Provided records:
BEGIN
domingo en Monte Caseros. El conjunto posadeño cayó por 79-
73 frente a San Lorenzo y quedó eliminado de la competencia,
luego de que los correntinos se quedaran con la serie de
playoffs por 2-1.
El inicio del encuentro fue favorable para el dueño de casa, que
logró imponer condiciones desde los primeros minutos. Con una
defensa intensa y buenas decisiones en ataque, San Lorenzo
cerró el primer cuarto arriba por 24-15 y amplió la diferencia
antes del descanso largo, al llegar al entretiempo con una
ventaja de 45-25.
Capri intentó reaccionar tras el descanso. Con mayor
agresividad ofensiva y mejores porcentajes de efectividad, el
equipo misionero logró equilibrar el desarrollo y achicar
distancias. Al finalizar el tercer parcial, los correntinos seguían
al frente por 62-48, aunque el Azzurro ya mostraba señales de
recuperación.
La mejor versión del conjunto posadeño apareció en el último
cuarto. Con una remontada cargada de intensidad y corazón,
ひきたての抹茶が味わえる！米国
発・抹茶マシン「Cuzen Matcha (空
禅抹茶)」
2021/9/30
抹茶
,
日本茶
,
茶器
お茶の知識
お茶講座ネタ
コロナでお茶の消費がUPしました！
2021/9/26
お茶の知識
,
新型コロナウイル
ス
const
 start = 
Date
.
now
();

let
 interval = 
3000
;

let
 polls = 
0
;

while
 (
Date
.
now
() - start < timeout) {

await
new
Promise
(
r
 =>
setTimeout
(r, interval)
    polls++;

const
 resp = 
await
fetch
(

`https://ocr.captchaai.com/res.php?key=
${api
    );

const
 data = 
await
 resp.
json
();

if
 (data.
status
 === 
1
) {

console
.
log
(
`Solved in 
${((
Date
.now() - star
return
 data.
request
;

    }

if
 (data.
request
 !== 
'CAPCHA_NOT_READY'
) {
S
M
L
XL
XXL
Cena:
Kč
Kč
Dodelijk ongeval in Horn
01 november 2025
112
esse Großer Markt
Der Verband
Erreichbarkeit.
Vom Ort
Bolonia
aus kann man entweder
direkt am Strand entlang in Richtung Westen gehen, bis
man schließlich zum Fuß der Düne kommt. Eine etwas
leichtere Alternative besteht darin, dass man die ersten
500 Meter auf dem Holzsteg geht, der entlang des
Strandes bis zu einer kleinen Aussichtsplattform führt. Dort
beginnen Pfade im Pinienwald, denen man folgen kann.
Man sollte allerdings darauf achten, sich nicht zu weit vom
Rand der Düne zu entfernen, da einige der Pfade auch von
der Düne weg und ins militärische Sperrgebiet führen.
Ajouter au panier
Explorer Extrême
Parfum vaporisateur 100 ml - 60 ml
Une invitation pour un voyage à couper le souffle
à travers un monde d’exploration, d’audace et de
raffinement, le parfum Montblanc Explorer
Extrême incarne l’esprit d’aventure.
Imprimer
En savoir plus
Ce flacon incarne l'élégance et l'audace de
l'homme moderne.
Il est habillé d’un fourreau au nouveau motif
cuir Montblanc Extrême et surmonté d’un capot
END
Exercise objective: Lines containing the word "logró" are to be pulled from the records and copied.

Output below:
logró imponer condiciones desde los primeros minutos. Con una
equipo misionero logró equilibrar el desarrollo y achicar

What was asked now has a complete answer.